Payment Network Aggregators – These aggregators operate payments networks that traditionally rely on an indirect network connection. Alike correspondent banks, they build third-party relationships to enter markets where they don’t want to establish their connections. This enables them to easily scale and provide a wide array of solutions as they aggregate multiple partners’ individual connections. But indirect connections expose payment network aggregators and charge ongoing fees to various risks associated with every partner and give restricted visibility of fund flows.

Cross-border payments are more in number than ever, thanks to the best minds and the use of evolving technologies in this sector. There won’t be a surprise if we see more players and consumers making it widespread.

Read: Skaleet Partners with Thunes for Cross Border Payment Expansion

Open Banking Introduces New Dimensions of Banking Services

Banking system has tremendously changed in the last decade, and in yesteryears, personal and professional details of account holders were not more than archives. But, with new services evolving in the financial world, things have taken a new form, and those details are considered as data, one of the strongest contemporary resources to drive traditional-turned digital banking to the next level.

Open banking is one of trending digital banking practices where banks and other financial service providers open data for regulated providers to retrieve, use, and share.

Data of customers given to third parties, you got worried, right?

Data sharing has been controversial as financial services users are being more aware of data use, access, and capitalization practices. They now put their concerns forward to their respective financial institutions, be it bank, lending services or others.  Modern-day banking users have more digital literacy at least when it comes to the use of data, but a big fat question is, “is this literacy enough to understand evolving banking practices or they would still doubt open banking where data sharing is a prominent aspect?”.

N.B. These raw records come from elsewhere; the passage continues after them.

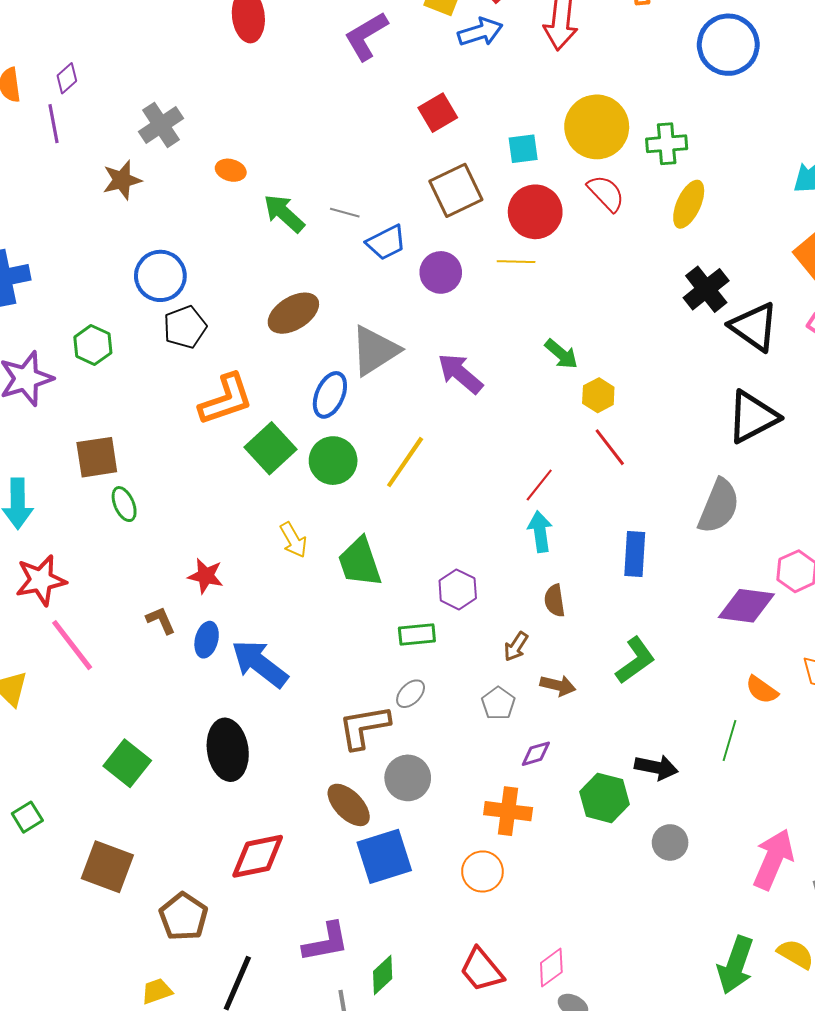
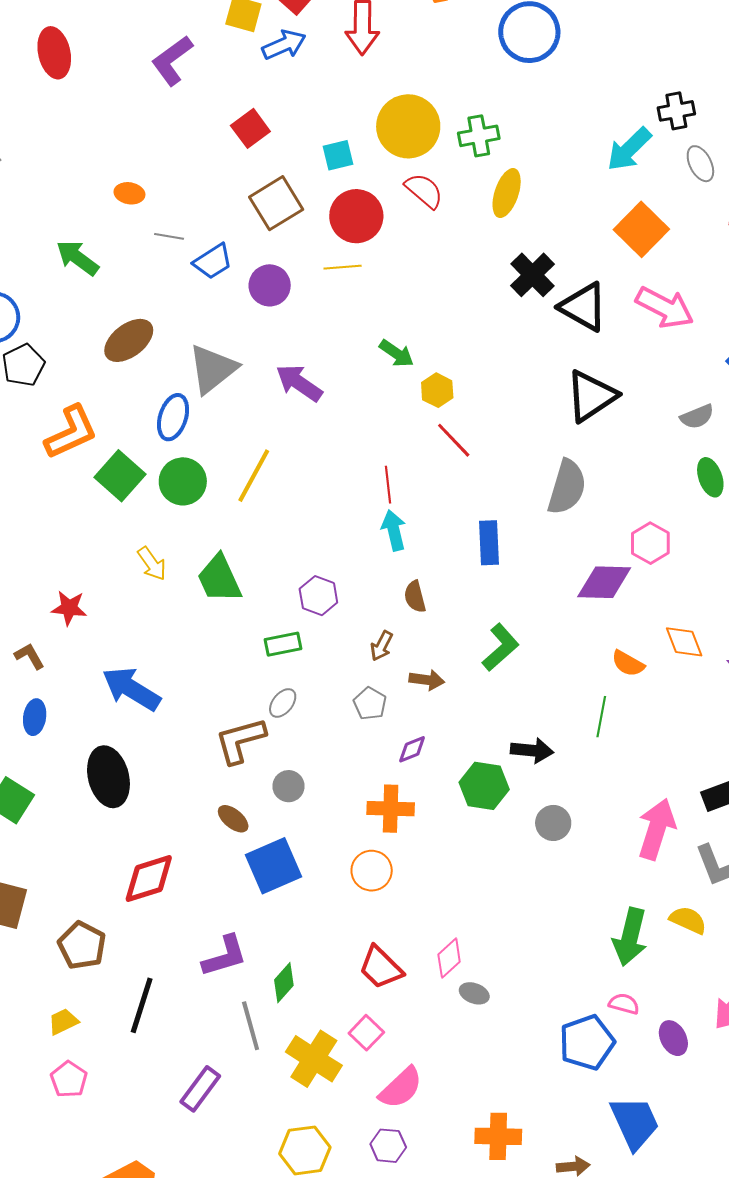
orange ellipse: (231, 170) -> (129, 193), moved
green arrow: (284, 213) -> (77, 258), moved
red line: (539, 485) -> (388, 485), turned -39
blue ellipse: (207, 640) -> (35, 717), moved
gray circle: (408, 778) -> (288, 786), size x0.7
brown ellipse: (349, 805) -> (233, 819), size x0.7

To resolve these confusions or financial literacy issues, why not to understand “Open Banking” in a deeper way than ever.

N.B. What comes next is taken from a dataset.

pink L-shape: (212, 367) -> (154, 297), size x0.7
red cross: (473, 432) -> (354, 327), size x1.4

First of all, data sharing or its use by third-party institution is not unsafe as it seems because banks are efficiently putting in place their infrastructure for data of their customers to be shared more easily with third parties, when the customer agrees to do so. For instance, Yapily Connect is a feature that unlocks the potential of Open Banking.

The last part is equally important. Open Banking isn’t some ruse to allow banks to sell data of their customers more easily. The purpose is completely opposite- open banking was brought to improve financial services for customers. And by opening to data, they’ve kept in-house, it enables new financial institutions and new products to come to market, and use the data in innovative, and helpful ways.

So, does the story of Open Banking end here, no, it begins here.

Open Banking brings an ecosystem for data employment, where it helps all parties involved in the process-

For financial services providers– At the top of the chain, it will enable these providers to aptly innovate on their products as per evolving demands. Open banking will allow them to establish themselves in a more competitive way.

For large and small businesses– Those innovations done on product offerings done by financial services providers will mean more efficient and useful financial tools in small and large businesses- payments. It will resolve issues of automation, freeing up time, reducing the headaches of doing tasks manually, and the last but not the least, saving money.

For consumers– it will allow consumers to spend, borrow, or invest thoughtfully.

Open Banking has reshaped the financial service infrastructure, and thus allowing digital economies to expand exponentially. Its impact is not limited to one or a few countries, in fact, we can see such kind of services across the world, majorly in the UK. London is turning out into a major spot for open banking organizations facilitating consumers with innovative financial products almost every day. The offerings of open banking have been remarkable and look promising keeping the future needs of banking consumers.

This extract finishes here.